Basic Principles of ConceptMiner

Here, we will explain the basic principles of ConceptMiner.

ConceptMier completely integrates qualitative information analysis and quantitative data analysis using mathematical methods, enabling flexible and precise analysis and the discovery of useful insights and ideas.

Traditional qualitative analysis methods that should be compared first include the KJ method and the Grounded Theory Approach (GTA). These methods focus on organising fragmented and scattered (chaotic) information expressed in natural language. Although there are various differences between the methods, if we focus on the fundamental principles, they all follow the same steps:

  1. Begin by classifying the fragments of information based on their similarities,
  2. extract the common characteristics within each classified group,
  3. and explain the relationships between groups and characteristics.

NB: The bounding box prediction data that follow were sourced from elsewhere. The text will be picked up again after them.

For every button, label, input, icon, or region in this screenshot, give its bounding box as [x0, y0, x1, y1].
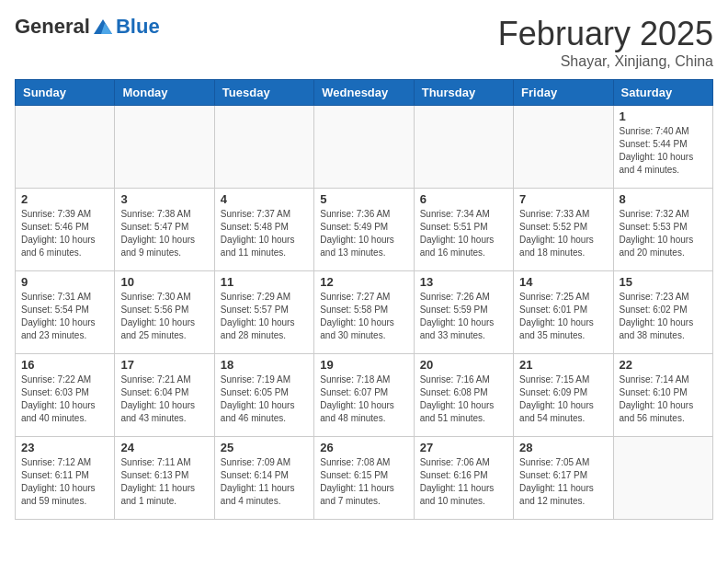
- day-info: Sunrise: 7:19 AM Sunset: 6:05 PM Dayligh…: [221, 373, 308, 425]
- day-info: Sunrise: 7:23 AM Sunset: 6:02 PM Dayligh…: [620, 291, 707, 342]
- logo-general-text: General: [15, 15, 90, 39]
- day-number: 2: [21, 192, 108, 206]
- day-info: Sunrise: 7:33 AM Sunset: 5:52 PM Dayligh…: [519, 208, 607, 259]
- week-row-5: 23Sunrise: 7:12 AM Sunset: 6:11 PM Dayli…: [16, 437, 713, 520]
- day-info: Sunrise: 7:29 AM Sunset: 5:57 PM Dayligh…: [221, 291, 308, 342]
- day-info: Sunrise: 7:39 AM Sunset: 5:46 PM Dayligh…: [21, 208, 108, 259]
- day-number: 3: [120, 192, 208, 206]
- logo-icon: [92, 17, 114, 36]
- day-info: Sunrise: 7:26 AM Sunset: 5:59 PM Dayligh…: [420, 291, 507, 342]
- calendar-cell: 4Sunrise: 7:37 AM Sunset: 5:48 PM Daylig…: [214, 189, 313, 271]
- logo-blue-text: Blue: [116, 15, 160, 39]
- day-number: 13: [420, 275, 507, 289]
- day-info: Sunrise: 7:12 AM Sunset: 6:11 PM Dayligh…: [21, 456, 108, 508]
- day-number: 28: [519, 441, 607, 454]
- calendar-cell: 27Sunrise: 7:06 AM Sunset: 6:16 PM Dayli…: [414, 437, 513, 520]
- day-number: 10: [120, 275, 208, 289]
- day-info: Sunrise: 7:05 AM Sunset: 6:17 PM Dayligh…: [519, 456, 607, 508]
- day-info: Sunrise: 7:30 AM Sunset: 5:56 PM Dayligh…: [120, 291, 208, 342]
- day-info: Sunrise: 7:22 AM Sunset: 6:03 PM Dayligh…: [21, 373, 108, 425]
- calendar-cell: 15Sunrise: 7:23 AM Sunset: 6:02 PM Dayli…: [613, 271, 712, 354]
- day-number: 11: [221, 275, 308, 289]
- day-info: Sunrise: 7:37 AM Sunset: 5:48 PM Dayligh…: [221, 208, 308, 259]
- calendar-cell: 20Sunrise: 7:16 AM Sunset: 6:08 PM Dayli…: [414, 354, 513, 437]
- title-block: February 2025 Shayar, Xinjiang, China: [498, 15, 713, 70]
- calendar-cell: 3Sunrise: 7:38 AM Sunset: 5:47 PM Daylig…: [115, 189, 214, 271]
- weekday-header-sunday: Sunday: [16, 80, 115, 106]
- calendar-cell: 22Sunrise: 7:14 AM Sunset: 6:10 PM Dayli…: [613, 354, 712, 437]
- day-info: Sunrise: 7:18 AM Sunset: 6:07 PM Dayligh…: [320, 373, 407, 425]
- day-number: 17: [120, 358, 208, 372]
- day-number: 15: [620, 275, 707, 289]
- week-row-4: 16Sunrise: 7:22 AM Sunset: 6:03 PM Dayli…: [16, 354, 713, 437]
- calendar-cell: 10Sunrise: 7:30 AM Sunset: 5:56 PM Dayli…: [115, 271, 214, 354]
- calendar-cell: 8Sunrise: 7:32 AM Sunset: 5:53 PM Daylig…: [613, 189, 712, 271]
- calendar-cell: [414, 106, 513, 189]
- calendar-cell: 12Sunrise: 7:27 AM Sunset: 5:58 PM Dayli…: [314, 271, 414, 354]
- calendar-cell: 5Sunrise: 7:36 AM Sunset: 5:49 PM Daylig…: [314, 189, 414, 271]
- calendar-cell: 16Sunrise: 7:22 AM Sunset: 6:03 PM Dayli…: [16, 354, 115, 437]
- calendar-cell: 17Sunrise: 7:21 AM Sunset: 6:04 PM Dayli…: [115, 354, 214, 437]
- day-info: Sunrise: 7:09 AM Sunset: 6:14 PM Dayligh…: [221, 456, 308, 508]
- day-number: 18: [221, 358, 308, 372]
- day-info: Sunrise: 7:27 AM Sunset: 5:58 PM Dayligh…: [320, 291, 407, 342]
- day-number: 8: [620, 192, 707, 206]
- weekday-header-friday: Friday: [514, 80, 613, 106]
- day-number: 7: [519, 192, 607, 206]
- calendar-cell: 6Sunrise: 7:34 AM Sunset: 5:51 PM Daylig…: [414, 189, 513, 271]
- calendar-cell: 14Sunrise: 7:25 AM Sunset: 6:01 PM Dayli…: [514, 271, 613, 354]
- day-number: 1: [620, 109, 707, 123]
- page-header: General Blue February 2025 Shayar, Xinji…: [15, 15, 713, 70]
- calendar-table: SundayMondayTuesdayWednesdayThursdayFrid…: [15, 79, 713, 520]
- calendar-cell: [514, 106, 613, 189]
- calendar-cell: 24Sunrise: 7:11 AM Sunset: 6:13 PM Dayli…: [115, 437, 214, 520]
- calendar-cell: 28Sunrise: 7:05 AM Sunset: 6:17 PM Dayli…: [514, 437, 613, 520]
- day-number: 9: [21, 275, 108, 289]
- day-info: Sunrise: 7:25 AM Sunset: 6:01 PM Dayligh…: [519, 291, 607, 342]
- weekday-header-thursday: Thursday: [414, 80, 513, 106]
- weekday-header-monday: Monday: [115, 80, 214, 106]
- day-info: Sunrise: 7:14 AM Sunset: 6:10 PM Dayligh…: [620, 373, 707, 425]
- day-number: 24: [120, 441, 208, 454]
- day-number: 4: [221, 192, 308, 206]
- week-row-2: 2Sunrise: 7:39 AM Sunset: 5:46 PM Daylig…: [16, 189, 713, 271]
- calendar-cell: 2Sunrise: 7:39 AM Sunset: 5:46 PM Daylig…: [16, 189, 115, 271]
- day-info: Sunrise: 7:11 AM Sunset: 6:13 PM Dayligh…: [120, 456, 208, 508]
- week-row-1: 1Sunrise: 7:40 AM Sunset: 5:44 PM Daylig…: [16, 106, 713, 189]
- day-info: Sunrise: 7:08 AM Sunset: 6:15 PM Dayligh…: [320, 456, 407, 508]
- calendar-cell: 1Sunrise: 7:40 AM Sunset: 5:44 PM Daylig…: [613, 106, 712, 189]
- calendar-cell: 25Sunrise: 7:09 AM Sunset: 6:14 PM Dayli…: [214, 437, 313, 520]
- calendar-cell: 9Sunrise: 7:31 AM Sunset: 5:54 PM Daylig…: [16, 271, 115, 354]
- day-number: 23: [21, 441, 108, 454]
- calendar-cell: 18Sunrise: 7:19 AM Sunset: 6:05 PM Dayli…: [214, 354, 313, 437]
- day-info: Sunrise: 7:06 AM Sunset: 6:16 PM Dayligh…: [420, 456, 507, 508]
- calendar-cell: 7Sunrise: 7:33 AM Sunset: 5:52 PM Daylig…: [514, 189, 613, 271]
- week-row-3: 9Sunrise: 7:31 AM Sunset: 5:54 PM Daylig…: [16, 271, 713, 354]
- day-number: 19: [320, 358, 407, 372]
- day-number: 20: [420, 358, 507, 372]
- calendar-cell: [16, 106, 115, 189]
- day-info: Sunrise: 7:15 AM Sunset: 6:09 PM Dayligh…: [519, 373, 607, 425]
- day-info: Sunrise: 7:38 AM Sunset: 5:47 PM Dayligh…: [120, 208, 208, 259]
- calendar-cell: [613, 437, 712, 520]
- day-info: Sunrise: 7:32 AM Sunset: 5:53 PM Dayligh…: [620, 208, 707, 259]
- day-info: Sunrise: 7:31 AM Sunset: 5:54 PM Dayligh…: [21, 291, 108, 342]
- page-title: February 2025: [498, 15, 713, 53]
- day-number: 22: [620, 358, 707, 372]
- calendar-cell: 21Sunrise: 7:15 AM Sunset: 6:09 PM Dayli…: [514, 354, 613, 437]
- calendar-cell: 23Sunrise: 7:12 AM Sunset: 6:11 PM Dayli…: [16, 437, 115, 520]
- day-number: 12: [320, 275, 407, 289]
- day-number: 16: [21, 358, 108, 372]
- calendar-cell: 11Sunrise: 7:29 AM Sunset: 5:57 PM Dayli…: [214, 271, 313, 354]
- calendar-cell: [115, 106, 214, 189]
- day-number: 26: [320, 441, 407, 454]
- calendar-cell: [214, 106, 313, 189]
- day-number: 14: [519, 275, 607, 289]
- day-number: 25: [221, 441, 308, 454]
- day-info: Sunrise: 7:40 AM Sunset: 5:44 PM Dayligh…: [620, 125, 707, 177]
- day-info: Sunrise: 7:21 AM Sunset: 6:04 PM Dayligh…: [120, 373, 208, 425]
- weekday-header-wednesday: Wednesday: [314, 80, 414, 106]
- day-number: 6: [420, 192, 507, 206]
- day-number: 21: [519, 358, 607, 372]
- weekday-header-saturday: Saturday: [613, 80, 712, 106]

People try to conduct qualitative analysis as systematically as possible, but when it is done by human beings, there will always be a degree of ambiguity. Furthermore, the more we try to apply strict rules, the more rigid and inefficient our thinking becomes. In many cases, it may have been more efficient to use your own methods rather than faithfully following the procedures established by specific methods.

When considering quantitative analysis analogies, it is reasonable to assume that 1. corresponds to cluster analysis, 2. corresponds to profile analysis (such as multiple comparison tests), and 3. corresponds to graphical modelling (such as structural equation modelling or Bayesian networks). However, it goes without saying that, in the past, there was no way to directly link qualitative information to these quantitative methods. This is because qualitative information (i.e., natural language) was not a subject of calculation. However, the situation has changed significantly in recent years. This is because the widespread adoption of large language models (LLMs) has made it easier to obtain embeddings.

In LLM, words are represented as high-dimensional vectors called ‘embeddings’ (e.g., 1536-dimensional or 3072-dimensional). This allows texts with similar meanings to be represented as vectors that are close to each other, even if they use seemingly different words. By using embeddings (high-dimensional vectors), it is possible to convert the subtle nuances of information contained in qualitative data (natural language) into numerical values that can be precisely calculated.

This can also be seen as a visualisation of the enormous amount of information processing that humans perform subconsciously. The human brain is said to contain between 100 billion and 150 billion neurons, with each neuron having approximately 10,000 synapses. This means that the brain, as a physical entity, is capable of processing information in at least 10,000 dimensions. Unfortunately, however, our consciousness is unable to understand or explain this process. Human consciousness can only perceive up to three dimensions of space, and even with effort, it can only think in terms of a dimension number (comparison standard) of around seven plus alpha, known as the magic number. When the number of entities to be compared reaches hundreds or thousands, it becomes impossible to compare them strictly in the same way within consciousness.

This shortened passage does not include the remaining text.